Earlier today, we reported on the Illinois Supreme Court's ruling that Secretary of State Jesse White's signature was not required to certify and validate Roland Burris' appointment to the U.S. Senate. Following that news, White and Attorney General Lisa Madigan released a ...
Earlier today, we reported on the Illinois Supreme Court's ruling that Secretary of State Jesse White's signature was not required to certify and validate Roland Burris' appointment to the U.S. Senate. Following that news, White and Attorney General Lisa Madigan released a statement saying: "It remains within the power of the U.S. Senate to seat Mr. Burris. They should do so immediately." And White later told the AP that, following the high court's decision, he has no intention of signing the certificate of appointment.

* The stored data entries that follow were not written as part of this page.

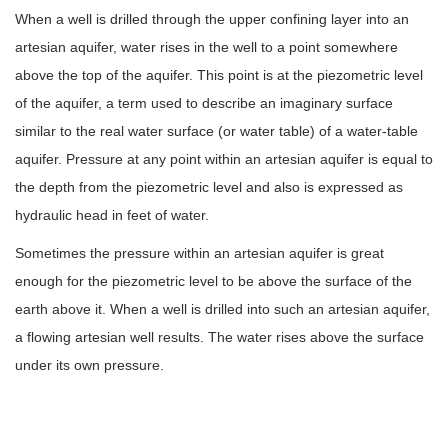
When a well is drilled through the upper confining layer into an
artesian aquifer, water rises in the well to a point somewhere
above the top of the aquifer. This point is at the piezometric level
of the aquifer, a term used to describe an imaginary surface
similar to the real water surface (or water table) of a water-table
aquifer. Pressure at any point within an artesian aquifer is equal to
the depth from the piezometric level and also is expressed as
hydraulic head in feet of water.
Sometimes the pressure within an artesian aquifer is great
enough for the piezometric level to be above the surface of the
earth above it. When a well is drilled into such an artesian aquifer,
a flowing artesian well results. The water rises above the surface
under its own pressure.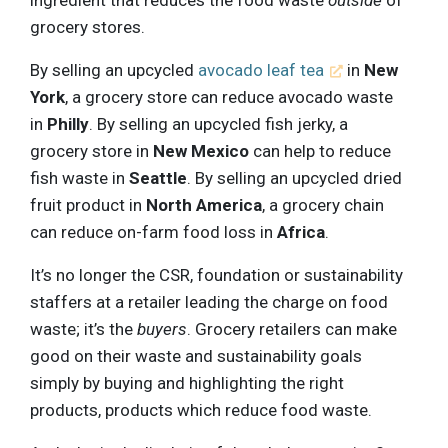
grocery stores.
By selling an upcycled
avocado leaf tea
in
New
York
, a grocery store can reduce avocado waste
in
Philly
. By selling an upcycled fish jerky, a
grocery store in
New Mexico
can help to reduce
fish waste in
Seattle
. By selling an upcycled dried
fruit product in
North America
, a grocery chain
can reduce on-farm food loss in
Africa
.
It’s no longer the CSR, foundation or sustainability
staffers at a retailer leading the charge on food
waste; it’s the
buyers
. Grocery retailers can make
good on their waste and sustainability goals
simply by buying and highlighting the right
products, products which reduce food waste.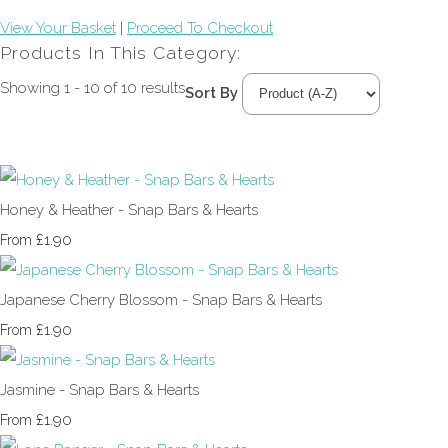
View Your Basket
|
Proceed To Checkout
Products In This Category:
Showing 1 - 10 of 10 results
Sort By
Honey & Heather - Snap Bars & Hearts
£1.90
From
Japanese Cherry Blossom - Snap Bars & Hearts
£1.90
From
Jasmine - Snap Bars & Hearts
£1.90
From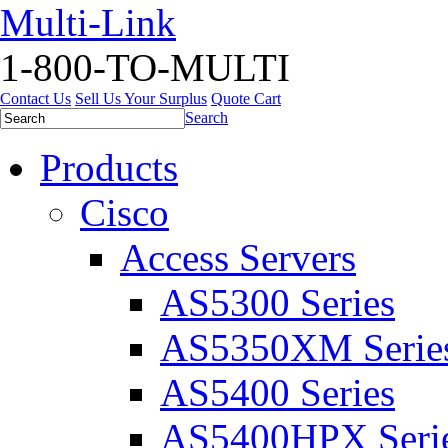
Multi-Link
1-800-TO-MULTI
Contact Us
Sell Us Your Surplus
Quote Cart
Search
Products
Cisco
Access Servers
AS5300 Series
AS5350XM Serie
AS5400 Series
AS5400HPX Seri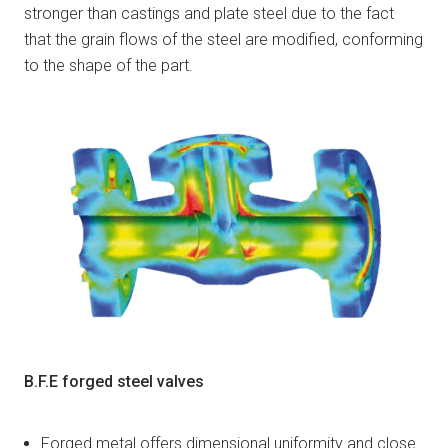
stronger than castings and plate steel due to the fact
that the grain flows of the steel are modified, conforming
to the shape of the part.
B.F.E forged steel valves
Forged metal offers dimensional uniformity and close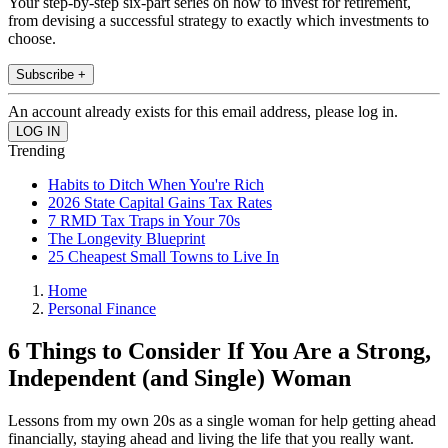
Your step-by-step six-part series on how to invest for retirement,
from devising a successful strategy to exactly which investments to
choose.
Subscribe +
An account already exists for this email address, please log in.
Trending
Habits to Ditch When You're Rich
2026 State Capital Gains Tax Rates
7 RMD Tax Traps in Your 70s
The Longevity Blueprint
25 Cheapest Small Towns to Live In
Home
Personal Finance
6 Things to Consider If You Are a Strong,
Independent (and Single) Woman
Lessons from my own 20s as a single woman for help getting ahead
financially, staying ahead and living the life that you really want.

But at a press conference this afternoon, Sen. Dick Durbin asserted that the Democratic leadership "must insist" on the Senate rule requiring White's signature and won't accept Burris' appointment without it. Reuters further quoted Durbin saying, "At this point we've clearly reached an impasse." And check out the lede to that article:
No one can occupy the U.S. Senate seat vacated by President-elect Barack Obama until the governor of Illinois is removed and a new appointment can be certified, Sen. Dick Durbin of Illinois said Friday.
I'd like to see the exact transcript of Durbin's remarks to confirm that he put it that way. But this sure seems to be the direction the Senate Democrats are trying to head. The question is whether Burris will take his case to the U.S. Supreme Court in the meantime.
UPDATE (6:17 pm): Below is the full transcript of Durbin's statement (WBBM has the audio). He does indeed say that the "obvious answer" to this situation is to let the impeachment process conclude and then allow Pat Quinn to make a "clean, legal, respectable" appointment.
UPDATE II (6:58 pm): You have to wonder if Burris' testimony before the House impeachment committee yesterday is what led to this. After all, earlier this week Durbin and Reid appeared to be warming to the idea of seating him.
DURBIN: It isn't just a question of whether Illinois law has been met. It isn't a question of whether the Illinois constitution has been served. But whether or not the actions taken are sufficient for a person to be appointed to fill the vacancy under the rules of the United States Senate where I serve.
In 1884, the United State Senate drew up rules relative to the filling of vacancies by election or appointment. And the rules of the United States Senate are clear: whether by election or appointment, a certificate has to be given to the Senate which declares the date of the appointment or election, the name of the person, the date of the certification, and the name and the signature of both the governor of the state and the secretary of state, as well as the name of the state, obviously, affected by this appointment.
These basic six requirements have been in the Senate now for 125 years. There has never in the history of the Senate been a waiver of the requirement that the secretary of state's signature be part of the appointment process. Never. No one's suggested it.
At this point, we've clearly reached an impasse. The Illinois Supreme Court has said, "Our state has done all it needs to do under its statutes and constitution to fill the vacancy. We're not going to do anything, nor require any officer of the state to do more." The Senate rules say, "More needs to be done."
I think there is one obvious answer to this. In the matter of a few weeks, the Illinois State Senate will have reached its conclusion about the impeachment of our governor. It's unfortunate that during that time there may remain a vacancy in the Senate for our state of Illinois. But I think it's best to suspend activities in the filling of that vacancy until this impeachment trial in the Illinois State Senate is concluded. If it results in the impeachment of Gov. Blagojevich, it will mean the succession of office of Lt. Gov. Pat Quinn. He will then have the authority to make this appointment in a clean, legal, respectable way and make his recommendation and his appointment known to the United State Senate under the ordinary course of procedure. I think that's the best way to turn the page in Illinois political history, to put behind us the actions of this governor -- who now has the dubious distinction of being the first to have articles of impeachment returned against him by the Illinois House of Representatives -- and to start a new chapter in the Illinois history books.I think this is the best way to proceed. I think it unlikely that any other course we follow will do this more quickly.
If this matter is referred to some federal court, or some other state court, it is likely to go on for some period of time, maybe weeks. If it is referred to the United States Senate to debate, I can tell you the reality. The reality is we have a few other things on our agenda. We have a failing American economy. We have a president who is pleading with us to deal swiftly and quickly to deal with this economy so we can spare some of the suffering that Illinois families and businesses -- as well as families across the country -- are facing. It's not likely that we're going to take the time to debate the wisdom of a rule that's 125 years old in the United States Senate when, in fact, the salvation and answer to this problem may be only weeks away right here in the state of Illinois.